What has never been satisfactorily explained is the role of Grant’s engineering officer, Lt. Col. James Birdseye McPherson, first in his West Point class of 1853 and destined to become a major general and commander of the Army of the Tennessee before his untimely death during the Battle of Atlanta.
2
It remains unknown whether McPherson protested the placement of the campsites in
such indefensible and unfortified positions, but in any case Grant, as Maj. Gen. Charles F. Smith’s successor, must have approved the arrangement, even tacitly. For his part, Sherman seemed to rely on his original assessment of the area on March 18, not long after his arrival, when he wrote to Grant, “Magnificent plain for camping and drilling, and a military point of great strength.”

And it might have been, if advantage of the military opportunities had been taken. Since the position was protected on both flanks by water, if either Grant or Sherman had told the engineers that the mouth of the cornucopia must be strongly fortified with embrasures, protected batteries, head logs, abatis,
3
with cleared fields of fire and other expedient military architecture, the encampment would have been nearly impregnable. But this was not done, and to Grant, and to a lesser extent Sherman, great blame attaches; their later excuses that it was more desirable for the soldiers to train and learn how to drill than it was for them to fortify seem lame and self-serving, especially in light of what happened. Sherman even went to the point of excusing himself “because [building fortifications] would have made our raw men timid,” as though fortifying would have somehow suggested that the Yankee soldiers were scared of their Rebel adversaries. Equally cavalier was the notion that the Confederate army would never come out from behind its own fortifications at Corinth. In fact, what Sherman and Grant
took for a “military point of great strength,” with its flanks protected by water, was viewed by the Rebel generals as a trap for the Yankee army, if they could catch them napping.

It so happened that among Grant’s orders from higher headquarters in St. Louis was a directive from his superior Maj. Gen. Henry Wager Halleck ordering him not to bring on a general engagement with the enemy until the arrival of the imposingly named general Don Carlos Buell and the 25,000-man army he was marching overland from Nashville. Buell had set his men in motion on March 15 and was supposed to reach Grant at Savannah by April 6. But Grant and Sherman’s determination to wait for Buell led them to ignore any possibility that the enemy might be so obliging, and this seemed to create a kind of blindness even as the evidence of danger mounted.

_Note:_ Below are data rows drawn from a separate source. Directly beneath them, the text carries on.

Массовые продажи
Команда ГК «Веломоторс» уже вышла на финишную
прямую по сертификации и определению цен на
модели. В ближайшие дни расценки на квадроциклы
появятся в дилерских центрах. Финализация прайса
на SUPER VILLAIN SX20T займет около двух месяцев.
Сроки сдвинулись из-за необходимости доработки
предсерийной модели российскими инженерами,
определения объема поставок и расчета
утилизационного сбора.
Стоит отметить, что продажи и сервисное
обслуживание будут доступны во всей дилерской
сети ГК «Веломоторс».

There were ample warnings, the first of which should have been that the Rebel army was under Gen. Albert Sidney Johnston, whom Winfield Scott, general in chief of the Union armies, had declared to be “the finest soldier I have ever commanded.” All knowledgeable Union officers should have at least calculated that Johnston might not keep his army idling in Corinth like a bunch of cardboard dummies waiting to be attacked or besieged.

On April 4—two days before the storm—a Yankee lieutenant and half a dozen men on picket duty were captured by Rebel cavalry. When a detachment of the volunteer Fifth Ohio Cavalry went out looking for them, its commander, Maj. Elbridge G. Ricker, rushed back to report encountering a whole Confederate line of battle, complete with artillery, just two miles from Sherman’s headquarters near the little Shiloh church. To prove his point, Major Ricker had brought back ten Confederate prisoners and the splendid saddle of a Rebel cavalry colonel they had killed. Sherman’s
response was dismissive: “Oh, tut-tut. You militia officers get scared too easy,” and he chided Ricker for running the risk of drawing the army into a fight before it was ready.